# ITT help me ruin my body



## johnnymarie (Feb 4, 2014)

hi. it's snowing. i'm housed up. i've run out of coffee to put in my whiskey.
i just stick n poked an empty banner across my thigh. 
i have a few ideas about what i should put in it, but i think it would be more fun to take a suggestion from a complete stranger on an internet forum and put it on my body forever.

it's about five inches wide and one inch tall. what word/words/thing would you put in it?


----------



## eskimo (Feb 4, 2014)

Poke a dots


----------



## sketchytravis (Feb 4, 2014)

my name and/or initials


surprisingly. telling someone this has worked before.
my initials are on one person definately, not sure about the others

ive had two ladies that were about to let me put my name on their ass with a heart around it, but they decided neltz after their friends had time to talk them out of it.
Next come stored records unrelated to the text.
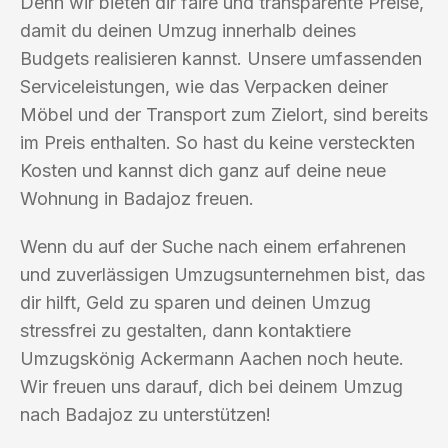
Denn wir bieten dir faire und transparente Preise,
damit du deinen Umzug innerhalb deines
Budgets realisieren kannst. Unsere umfassenden
Serviceleistungen, wie das Verpacken deiner
Möbel und der Transport zum Zielort, sind bereits
im Preis enthalten. So hast du keine versteckten
Kosten und kannst dich ganz auf deine neue
Wohnung in Badajoz freuen.
Wenn du auf der Suche nach einem erfahrenen
und zuverlässigen Umzugsunternehmen bist, das
dir hilft, Geld zu sparen und deinen Umzug
stressfrei zu gestalten, dann kontaktiere
Umzugskönig Ackermann Aachen noch heute.
Wir freuen uns darauf, dich bei deinem Umzug
nach Badajoz zu unterstützen!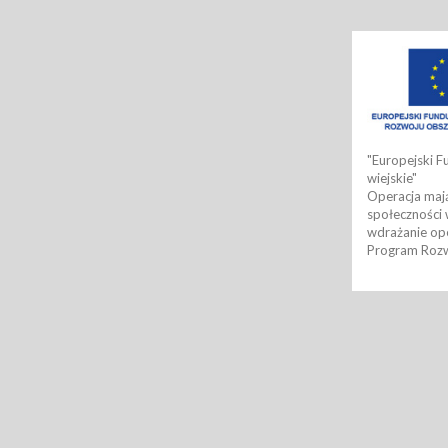
"Europejski F
wiejskie"
Operacja mają
społeczności 
wdrażanie ope
Program Rozw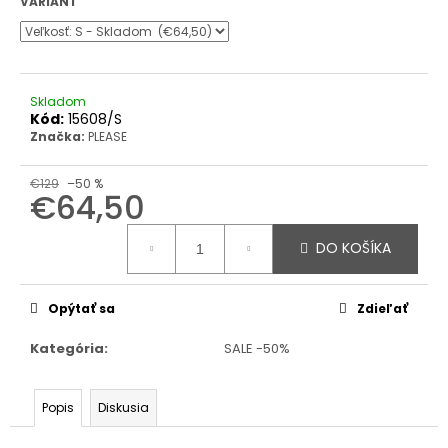
VARIANT
Skladom
Kód:
15608/S
Značka:
PLEASE
€129
–50 %
€64,50
Jednotková
cena:
DO KOŠÍKA
Opýtať sa
Zdieľať
Kategória
:
SALE -50%
Popis
Diskusia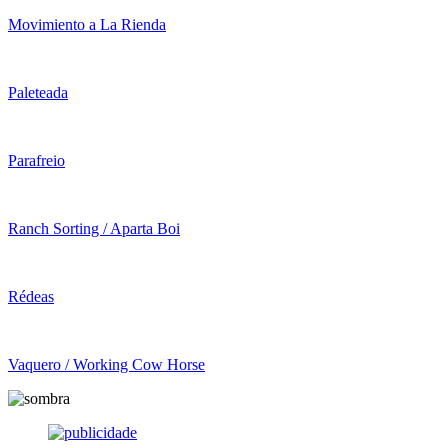
Movimiento a La Rienda
Paleteada
Parafreio
Ranch Sorting / Aparta Boi
Rédeas
Vaquero / Working Cow Horse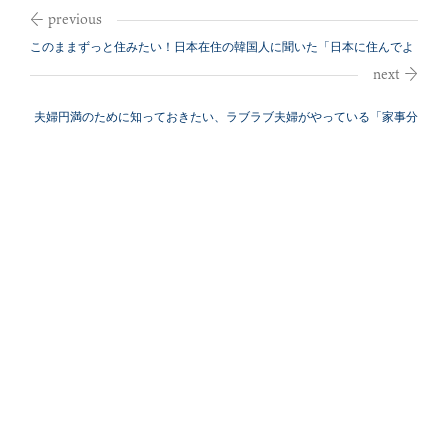
このままずっと住みたい！日本在住の韓国人に聞いた「日本に住んでよ
かったこと...
夫婦円満のために知っておきたい、ラブラブ夫婦がやっている「家事分
担術」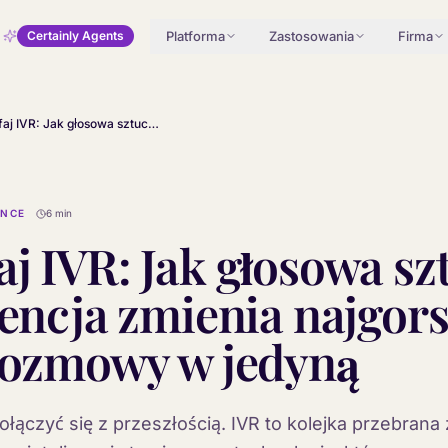
Platforma
Zastosowania
Firma
Certainly Agents
Wycofaj IVR: Jak głosowa sztuczna inteligencja zmienia najgorszą część rozmowy w jedyną
ENCE
6 min
j IVR: Jak głosowa sz
gencja zmienia najgor
rozmowy w jedyną
połączyć się z przeszłością. IVR to kolejka przebrana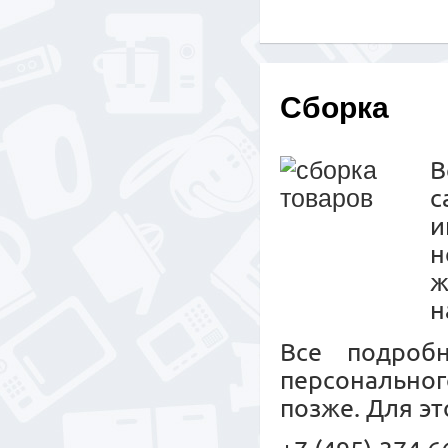
Сборка
с
и
н
ж
н
Все подроб
персональног
позже. Для эт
and another chick had muh phone number cut into her arm lololol


----------



## johnnymarie (Feb 4, 2014)

THAT is really creepy


----------



## Thorne (Feb 4, 2014)

I am thinking of suggestions, but when you finally decide, could you post a pic?


----------



## autumn (Feb 4, 2014)

How about... "I'll regret this"  throw in a dab of dyslexia for bonus points


----------



## janktoaster (Feb 4, 2014)

Oof stick n pokes are fun... I'd put the word "gallivant" in there, definitely


----------



## johnnymarie (Feb 4, 2014)

S'all I got so far


----------



## johnnymarie (Feb 4, 2014)

i'll get the rest of the banner done when i get some needles that aren't dull and some ink i'm not allergic to lol


----------



## DesertRat (Feb 4, 2014)

What about "squattheplanet.com"?


----------



## johnnymarie (Feb 4, 2014)

Hahahahahahahahahahahahaha word that would be really cool. I don't think it would fit but I really like that idea. Free advertising lol.


----------



## Tick Dickler (Feb 4, 2014)

"idiot proof until i came along"

edit: ^i see now thats to long.


----------



## Tick Dickler (Feb 4, 2014)

_"legalize gay marijuana"_
if you gonna get a tattoo it has to be something funny.


----------



## Odin (Feb 4, 2014)

> _*In vino veritas*_


Add some grapevines as a border if you can.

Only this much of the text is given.